(Beginning of The data)

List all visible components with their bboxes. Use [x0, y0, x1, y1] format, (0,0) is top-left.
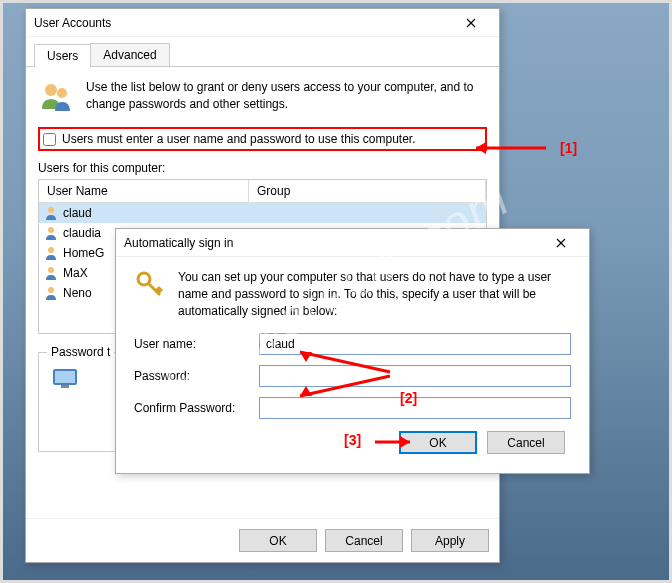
- users-for-label: Users for this computer:: [38, 161, 487, 175]
- dialog-titlebar: Automatically sign in: [116, 229, 589, 257]
- annotation-1: [1]: [560, 140, 577, 156]
- dialog-button-row: OK Cancel: [134, 431, 571, 454]
- tab-strip: Users Advanced: [26, 37, 499, 67]
- column-username[interactable]: User Name: [39, 180, 249, 202]
- dialog-title: Automatically sign in: [124, 236, 233, 250]
- username-row: User name:: [134, 333, 571, 355]
- svg-point-1: [57, 88, 67, 98]
- user-name-cell: HomeG: [63, 246, 104, 260]
- password-legend: Password t: [47, 345, 114, 359]
- dialog-intro: You can set up your computer so that use…: [134, 269, 571, 319]
- titlebar: User Accounts: [26, 9, 499, 37]
- cancel-button[interactable]: Cancel: [325, 529, 403, 552]
- intro-text: Use the list below to grant or deny user…: [86, 79, 487, 115]
- user-icon: [43, 265, 59, 281]
- keys-icon: [134, 269, 166, 301]
- user-icon: [43, 245, 59, 261]
- svg-rect-9: [61, 385, 69, 388]
- intro-row: Use the list below to grant or deny user…: [38, 79, 487, 115]
- svg-point-6: [48, 287, 54, 293]
- ok-button[interactable]: OK: [239, 529, 317, 552]
- users-icon: [38, 79, 74, 115]
- password-input[interactable]: [259, 365, 571, 387]
- close-button[interactable]: [451, 13, 491, 33]
- password-label: Password:: [134, 369, 259, 383]
- svg-point-0: [45, 84, 57, 96]
- window-title: User Accounts: [34, 16, 111, 30]
- dialog-cancel-button[interactable]: Cancel: [487, 431, 565, 454]
- tab-advanced[interactable]: Advanced: [90, 43, 169, 66]
- tab-users[interactable]: Users: [34, 44, 91, 67]
- user-name-cell: claudia: [63, 226, 101, 240]
- list-header: User Name Group: [39, 180, 486, 203]
- username-label: User name:: [134, 337, 259, 351]
- column-group[interactable]: Group: [249, 180, 486, 202]
- list-item[interactable]: claud: [39, 203, 486, 223]
- close-icon: [466, 18, 476, 28]
- user-icon: [43, 285, 59, 301]
- svg-rect-8: [55, 371, 75, 383]
- main-button-row: OK Cancel Apply: [26, 518, 499, 562]
- auto-signin-dialog: Automatically sign in You can set up you…: [115, 228, 590, 474]
- user-icon: [43, 205, 59, 221]
- confirm-row: Confirm Password:: [134, 397, 571, 419]
- svg-point-3: [48, 227, 54, 233]
- must-enter-checkbox-row[interactable]: Users must enter a user name and passwor…: [38, 127, 487, 151]
- user-name-cell: claud: [63, 206, 92, 220]
- password-row: Password:: [134, 365, 571, 387]
- confirm-label: Confirm Password:: [134, 401, 259, 415]
- monitor-key-icon: [49, 363, 85, 399]
- confirm-input[interactable]: [259, 397, 571, 419]
- must-enter-checkbox[interactable]: [43, 133, 56, 146]
- dialog-ok-button[interactable]: OK: [399, 431, 477, 454]
- svg-point-4: [48, 247, 54, 253]
- svg-point-5: [48, 267, 54, 273]
- dialog-intro-text: You can set up your computer so that use…: [178, 269, 571, 319]
- close-icon: [556, 238, 566, 248]
- user-name-cell: MaX: [63, 266, 88, 280]
- svg-point-2: [48, 207, 54, 213]
- must-enter-label: Users must enter a user name and passwor…: [62, 132, 416, 146]
- user-icon: [43, 225, 59, 241]
- username-input[interactable]: [259, 333, 571, 355]
- user-name-cell: Neno: [63, 286, 92, 300]
- dialog-close-button[interactable]: [541, 233, 581, 253]
- apply-button[interactable]: Apply: [411, 529, 489, 552]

(End of The data)

- **What to produce**
Which lines of the data contain "Group"? Copy them all.

- **Answer to the exercise**
- list-header: User Name Group: [39, 180, 486, 203]
- column-group[interactable]: Group: [249, 180, 486, 202]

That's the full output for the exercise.